When your band releases an album many consider to be one of the finest within the genre, you are left with two options. On the one hand, you could attempt to progress your sound, experiment with different aspects of the music, and make the album that you want to make, as opposed to the album that your fans want to hear. Besides, it's your band, not theirs. A move like this, if done well, will be successful, and will please your die-hard fans and the new fans that will flock to you. If done poorly, however, the music you spent time handcrafting will always remain a black mark on your pristine discography. On the other hand, you could attempt to recreate the very sound that earned you the respect and love of many fans worldwide to try and make another highly regarded album.
And that's where Darkthrone have failed. Panzerfaust, as a collection of songs, lacks the energy and atmosphere that classics like Transilvanian Hunger and Under A Funeral Moon offer. The band's previous releases were f
ucking evil, there's no doubt about that. Panzerfaust relies heavily, almost
too heavily on using atmosphere to pull the album through its forty minute running time. Darkthrone and the majority of black metal bands also rely on repetition of the riffs, sometimes using only two or three riffs per song, to instil the sense of evil and atmosphere in us, and this album is no different. Transilvanian Hunger still stands to this day as one of the bleakest and most evil sounding recordings ever put to tape, but Panzerfaust tries almost too hard to recreate this, and the repetition and the weak attempt at atmosphere comes off as ineffective, and even
silly, to a degree. That's not to say the album is dreadful though - A lot of Fenriz's riffs and drumming that can be found here are fairly solid slabs of black metal, and are quite tight as far as the genre's standards go.

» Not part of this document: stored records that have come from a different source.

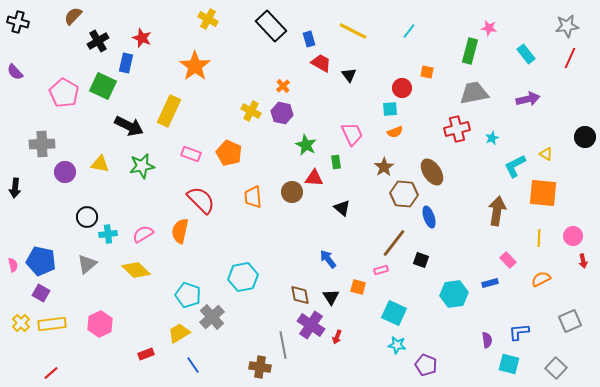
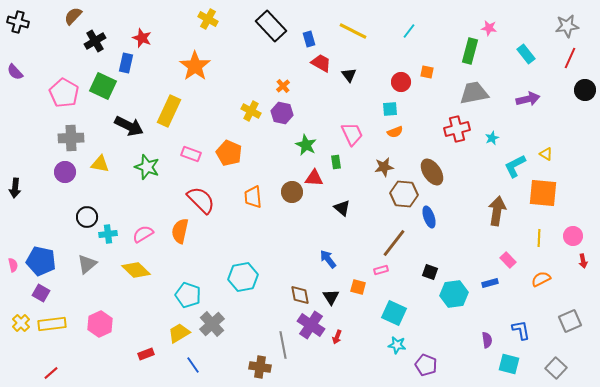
black cross at (98, 41): moved 3 px left
red circle at (402, 88): moved 1 px left, 6 px up
black circle at (585, 137): moved 47 px up
gray cross at (42, 144): moved 29 px right, 6 px up
green star at (142, 166): moved 5 px right, 1 px down; rotated 30 degrees clockwise
brown star at (384, 167): rotated 24 degrees clockwise
black square at (421, 260): moved 9 px right, 12 px down
gray cross at (212, 317): moved 7 px down
blue L-shape at (519, 332): moved 2 px right, 2 px up; rotated 85 degrees clockwise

Nocturno Culto's vocals are absolutely horrid, and they fail to live up to the standard the band set themselves on previous releases, and they lack a certain spark to be considered better than any other average vocal performances. Again, the vocals sound too gimmicky to take seriously. The vocals are so loud in the mix too, that the music actually sounds quieter when Nocturno is screaming his Norwegian lungs out. The production isn't as lo-fi as previous releases, but it isn't as high quality as Darkthrone's later recordings. It's somewhere in-between, and it doesn't enhance the atmospheric nature like it does on previous releases.
Panzerfaust then is the black mark on Darkthrone's pristine early discography. It lacks the qualities of a classic black metal release, instead coming off as a horrendously average collection of Transilvanian Hunger b-sides. From here on in, the black metal Darkthrone we all know and love is completely dead.